Die Zentralbank orientiere sich an den mittelfristigen Inflationsaussichten. Und diese seien angesichts der nach wie vor anhaltenden Wirtschaftskrise sehr moderat. "Es gibt nach wie vor signifikante Überkapazitäten, die die Teuerung bremsen werden", betonte King. Zudem seien die Probleme im Bankensektor immer noch nicht ausgestanden; dies werde die Kreditversorgung der Wirtschaft belasten. [...]
Vergangene Woche hat die BoE ihr Notprogramm zum Kauf von Staatsanleihen, über das sie 200 Mrd. Pfund in die Wirtschaft gepumpt hat, ausgesetzt. Dies stehe aber in keinem Zusammenhang mit dem kurzfristigen Inflationsanstieg, signalisierte King. Die Bank stehe Gewehr bei Fuß. "Es ist viel zu früh, um zu sagen, dass wir keine weiteren Aufkäufe mehr brauchen", betonte er. "Weitere Käufe werden gemacht, wenn sie sich als nötig erweisen."
Die Fakten
Mervyn King, Präsident der Bank of England, hat in weiten Teilen Recht. Aber seine Argumentationskette ist unzutreffend, und seine Botschaft ist beunruhigend.
Der Einfluss der Geldpolitik ist beeschränkt. Die Geldmenge wird effektiv durch die Kreditvergabe der Geschätsbanken beeinflusst, nicht durch die Zentralbank. Um die Geldmenge beizubehalten bedarf es Banken mit gesunden Bilanzen. Banken, die in ihren Bilanzen unzutreffend bewertete Sicherheiten führen, verleihen kein Geld und werden zu Zombies, so wie die Banken in Japan in den letzten zwanzig Jahren. Und nicht nur das: Konsumenten müssen auch Kredite in Anspruch nehmen wollen. Aber mit jedem weiteren Arbeitslosen zügeln drei weitere Konsumenten ihre Kauflust.
Überkapazitäten in der Produktion wirken nur dann preissenkend wenn sich die restlichen Parameter im System nicht ändern. Das Preissenkungspotenzial von Überkapazitäten kann sein deflationäres Moment direkt nur bei Löhnen, Gehältern, Gewinnbeteiligungen, Investitionen und Mieten ausspielen. Alle weiteren (indirekten) deflationären Effekte benötigen Zeit.
Im Gegenzug ignoriert Mervyn King die derzeitigen inflationären Effekte und Gefahren bei Rohstoffpreisen völlig.
Die Übersetzung
Was uns Mervyn King in Wahrheit mitteilt:
Das Bankensystem ist instabil und benötigt wahrscheinlich weitere Liquidität.
Der Staatsanleihen-Markt ist unter Druck und benötigt wahrscheinlich weitere Liquidität.
Die Zentralbank ist gewillt diese Liquidität bereitzustellen, auch wenn hierunter die Verbraucherpreise leiden.
Die Gefahr
Die Zentralbanken orientieren sich an der offiziell berechneten Teuerungsrate. Diese beinhaltet reichlich Produkte, die nicht lebensnotwendig sind. Wenn Rohstoffpreise steigen und die Zentralbanken darauf in ähnlicher Weise reagieren wie die Bank of England dieser Tage, wird eine drastische Umverteilung ihren Lauf nehmen. Denn Inflation ist unsozial -- Bundesbank-Präsident Axel Weber sieht dies unverblümt.
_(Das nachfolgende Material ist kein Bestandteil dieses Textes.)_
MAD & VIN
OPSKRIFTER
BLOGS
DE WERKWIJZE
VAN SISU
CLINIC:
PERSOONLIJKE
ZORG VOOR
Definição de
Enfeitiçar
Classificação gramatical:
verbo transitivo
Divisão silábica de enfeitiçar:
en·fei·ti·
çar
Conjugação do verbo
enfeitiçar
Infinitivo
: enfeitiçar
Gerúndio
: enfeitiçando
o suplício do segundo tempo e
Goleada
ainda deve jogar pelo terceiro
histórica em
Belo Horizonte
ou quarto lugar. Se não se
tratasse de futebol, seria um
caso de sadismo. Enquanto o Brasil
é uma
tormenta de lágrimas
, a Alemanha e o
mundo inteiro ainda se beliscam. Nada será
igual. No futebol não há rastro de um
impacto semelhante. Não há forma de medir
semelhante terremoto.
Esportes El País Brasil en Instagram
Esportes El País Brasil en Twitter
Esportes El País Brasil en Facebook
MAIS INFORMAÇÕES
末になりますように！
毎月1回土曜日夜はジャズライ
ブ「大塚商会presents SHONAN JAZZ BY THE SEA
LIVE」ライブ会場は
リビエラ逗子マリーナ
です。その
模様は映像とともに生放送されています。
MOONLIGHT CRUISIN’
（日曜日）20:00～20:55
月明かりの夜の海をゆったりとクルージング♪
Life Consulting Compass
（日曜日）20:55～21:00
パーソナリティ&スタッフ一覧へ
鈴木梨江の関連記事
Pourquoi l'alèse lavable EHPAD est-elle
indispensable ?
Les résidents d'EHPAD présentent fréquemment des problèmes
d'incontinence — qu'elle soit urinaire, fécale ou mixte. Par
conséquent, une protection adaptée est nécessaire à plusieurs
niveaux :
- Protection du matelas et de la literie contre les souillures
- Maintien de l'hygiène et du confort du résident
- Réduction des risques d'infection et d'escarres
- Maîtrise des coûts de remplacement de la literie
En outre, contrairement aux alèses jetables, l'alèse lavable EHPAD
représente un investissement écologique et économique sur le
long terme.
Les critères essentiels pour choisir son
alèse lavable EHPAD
Die Teuerung der nächsten Wochen in der Eurozone hängt nun wesentlich von der weiteren Kursentwicklung des Euro sowie von der Haltung der EU-Administration ab. Der Euro hat in zwei Monaten rund 10% an Wert gegenüber dem US-Dollar verloren. In welcher Währung bezahlen Sie Rohstoffe? Welche Handelsbeziehungen werden relevant? Wie werden die Unternehmen die gestiegenen Rohstoffpreise an die vorsichtigen Verbraucher mit den geschrumpften Monatsbudgets weitergeben? Werden wir neue EU-Subventionen auf Rohstoff-Importe sehen?
Mitten in einer extrem deflationären Phase wird die Illusion der Überwindung der Krise durch Keynesianismus und umfassende Geldmengenausweitung einen inflationären Sturm entfachen, denn das Verhalten der Konsumenten hängt von deren Erwartungshaltung und Wahrnhmung ab. So lange die offizielle Lesart lautet dass die Krise überwunden ist und "nur die Rohstoffe teurer geworden sind" werden Menschen ihr Kaufverhalten nicht ändern, und die Unternehmen werden die zunächst fast gleichbleibende Nachfrage zu befriedigen trachten und somit die Rohstoffpreise weiter nach oben treiben.
Gute Nacht, und denken Sie gut.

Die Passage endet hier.